Early in the proceedings, Justice Kennedy described DAPA’s creation as “upside down” and “backwards” by purporting to allow the president to set broad-based policy which could then be either affirmed or reversed by Congress. This argument, that Congress can silently hand power to the Executive simply by its acquiescence or inaction, was made central in the Justice Department’s briefs and took up the greater part of the morning’s discussion. Justice Sotomayor appeared to agree with Kennedy’s characterization, but argued that wasn’t actually destructive to the government’s case.
Like open-borders advocates, Sotomayor tried to claim as precedent the Temporary Protected Status (TPS) program, which lets the Executive grant temporary amnesty to illegal aliens whose home countries have faced natural disaster. That program, however, was created by Congress and not via presidential decree like DAPA. In fact, Congress passed the TPS law in order to restrain the Executive, which had for years done on its own roughly the same thing TPS would do, through a program called Extended Voluntary Departure. Congress reacted by creating an “exclusive remedy” in the area of deportation relief based on nationality, which was intended to tether by statute the executive’s potentially boundless application of deportation relief.

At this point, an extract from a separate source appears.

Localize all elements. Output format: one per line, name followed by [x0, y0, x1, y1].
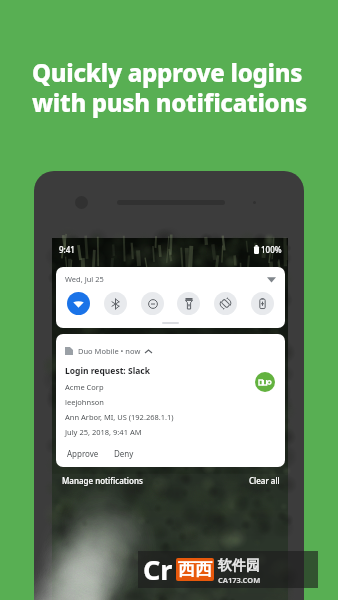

Sotomayor also made the rather irrelevant assertion (but one DOJ raises throughout its briefs) that DAPA’s covered group, along with the remaining 8 million illegal aliens not covered, is essentially here “whether we want them or not” due to the Homeland Security department (DHS)’s not having the resources to deport them all at once. But as Texas Solicitor-General Scott Keller noted, the whole point of creating laws that prohibit illegal aliens from working is that they get discouraged from staying in the country illegally and return home on their own. If those laws were more stringently enforced (for instance, by mandating e-Verify nationally), much of DHS’s deportation capacity will basically become obsolete, freeing up billions of taxpayer dollars.

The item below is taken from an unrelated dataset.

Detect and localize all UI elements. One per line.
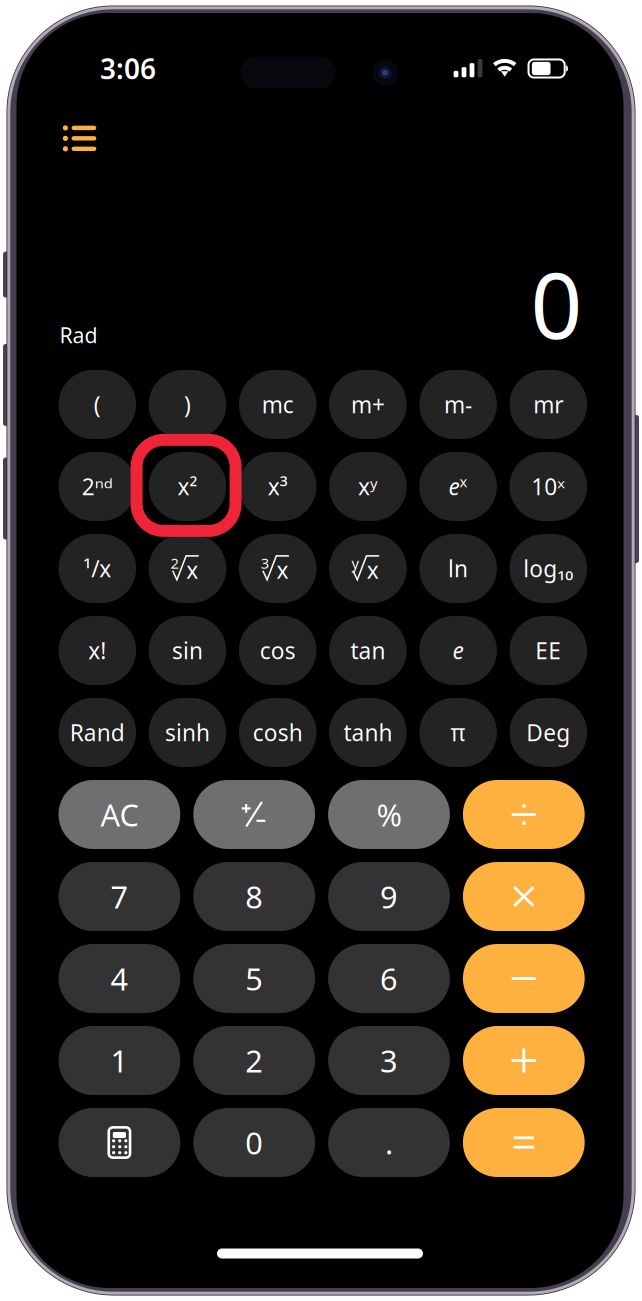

Sotomayor further offered the “Family Fairness” program as supposed precedent for DAPA, a 1990 deferred action program that Judge Stephen Higginson at the circuit-level also raised throughout his dissenting opinion against Texas. Again, Sotomayor glosses over glaring distinctions between DAPA and other “precedent”-programs. The Executive’s Family Fairness program grew out of an error in the 1986 legislative amnesty wherein a small number of the beneficiaries’ dependents (mostly children) were inexplicably left out — At one point, Sotomayor attempted to assert that the program covered 1.5 million illegal aliens, a figure created and often repeated by open-borders activists (the real figure’s 47,000). Congress sought to correct this mistake by providing for the class in the Immigration Act of 1990, but before the act could be implemented, members of the class, despite being here illegally, had their deportation proceedings stayed. As law professor Josh Blackman says, the program served as a “temporary bridge from one status to another,” with Congress granting the children legal status almost immediately after it was put in place.
With DAPA and DACA, however, those covered have no prospect of obtaining proper legal status. When Judge Beryl Howell of the D.C. District Court (an Obama-appointee just like Sotomayor and Higginson), raised Family Fairness in her dismissal of Arizona sheriff Joe Arpaio’s DACA-challenge, immigration law professor Peter Margulies noted that she “failed to acknowledge the distinction between discretion that acted as a bridge to legal status and discretion unmoored to status.” Deferring prosecution for a narrowly defined group whose change in status is all but inevitable is the kind of temporary and limited discretion that Congress arguably can give to the president. But deferring prosecution for millions (and giving them work permits) is what makes Obama’s amnesty completely unhinged and an absolute abdication of his duty to execute the laws of Congress.